Fischerrocana FST, a 13-year-old German-bred bay mare showed off her customary relaxation and focus in her test. “With Rocana, I know her. I know how I have to prepare her, and from every competition I get a bit more experience, so it makes it a bit easier,” said Jung. “I had two good competitions before this and she arrived here last Friday very well and she had a good feeling. Also, when I arrived I had a good feeling from her, which made the preparation much more relaxed.”
Tsetserleg is a gleaming, black 11-year-old Trakehner gelding who is contesting his first four-star, but he has history in his blood being a son of the Olympic and Kentucky competitor Windfall. “Thomas” put in a clean test punctuated with his flashy gaits.
“I was very pleased,” Martin, 38, of Cochranville, Penn., said, “It’s his first four-star, and our first through the new (dressage) test. When you finish you always wish one part here or there was a little better, but Thomas did as well as he could do for where we are at the moment. I’m very pleased with him.”
Martin’s most famous mounts have been Thoroughbreds, so a Trakehner like Thomas is a new experience for him. “He’s the first I’ve had into the top of the sport. Ten years ago when I first came to America I saw Windfall, and I’ll never forget watching his dressage. Who would have thought 10 years later I’d be riding a Windfall baby? Thomas’ personality is wonderful, like a big pony, very cuddly in the barn. At home he doesn’t try that much, and you wouldn’t think he could do a four-star, but then you get to a big competition and he grows into an 18-hand horse. The atmosphere perks him up.”
Kevin Baumgardner, an upper-level rider and a former president of the U.S. Eventing Association, bought Wembley in England originally as a competition mount for himself. Baumgardner trains with Smith, and last fall he handed over the reins to her.
“It’s been great,” Smith, 43, of Murrieta, Calif. said. “I’ll never forget when we tried him we took him cross-country schooling and he said, ‘You get on him first’ and I said, ‘No, because if I ride him I’ll just tell you to buy him.’ They are huge supporters of me, and that’s what its all about, really. They’ve become family to me, so to be here is really great.”
The big, gray Dutch Warmblood, 15, is a powerful mover and a flashy presence, but Smith seemed a little surprised to find herself in the top standings. “I wasn’t really sure what to expect, because he can go in and be quite tense in the ring, but he was quite relaxed, and very workmanlike,” she said. “I couldn’t have asked him to go better.
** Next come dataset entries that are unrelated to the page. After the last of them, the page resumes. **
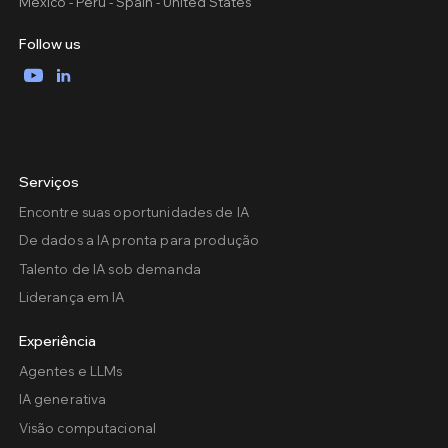
Mexico - Peru - Spain - United States
Follow us
YouTube
LinkedIn
Serviços
Encontre suas oportunidades de IA
De dados a IA pronta para produção
Talento de IA sob demanda
Liderança em IA
Experiência
Agentes e LLMs
IA generativa
Visão computacional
I think I did a little too much warm up, so he got a little tired, but I was thrilled. He was very good.”
All three riders expressed some trepidation about Derek di Grazia’s cross-country course, which they will tackle on Saturday.
“I think this time the course has changed a lot compared to the last few years,” Jung said. “But it seems nicer to gallop, it’s a really nice track, the ground is perfect and the weather is great. I’m looking forward to the cross-country. There are many places with different jumps or alternate jumps, so you can change your options or your idea if feel your horse is tired. I really like it at the moment, but I have to walk a few more times.”
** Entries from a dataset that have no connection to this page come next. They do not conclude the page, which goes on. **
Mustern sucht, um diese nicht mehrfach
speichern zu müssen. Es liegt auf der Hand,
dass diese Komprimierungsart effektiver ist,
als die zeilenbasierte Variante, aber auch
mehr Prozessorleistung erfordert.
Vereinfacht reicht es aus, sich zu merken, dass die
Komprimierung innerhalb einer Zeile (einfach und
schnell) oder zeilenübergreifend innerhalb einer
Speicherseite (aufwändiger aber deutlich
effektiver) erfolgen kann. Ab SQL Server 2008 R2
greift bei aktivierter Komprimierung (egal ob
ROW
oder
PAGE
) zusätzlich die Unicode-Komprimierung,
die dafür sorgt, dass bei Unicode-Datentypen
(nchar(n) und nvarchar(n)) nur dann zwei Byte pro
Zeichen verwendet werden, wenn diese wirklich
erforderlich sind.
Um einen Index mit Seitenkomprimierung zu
“I think it’s really tough,” admitted Martin. “The first half is forward and gallopy and looks nice, but the second half gets much more difficult, and we know horses tire a bit in that second half. It’ll be hard to make up time on course. (Di Grazia) usually gives us a nice long gallop somewhere in the second half, but not this year. It’s as tough as I’ve ever seen.”
“It’s pretty technical,” agreed Smith. “The Head of the Lake will be quite influential, and the brush combination towards the end might catch out some tired horses.”
The sun shone on the 6,026 spectators who turned out to watch the first day of dressage. Day two of dressage kicks off tomorrow morning at 9:30 a.m.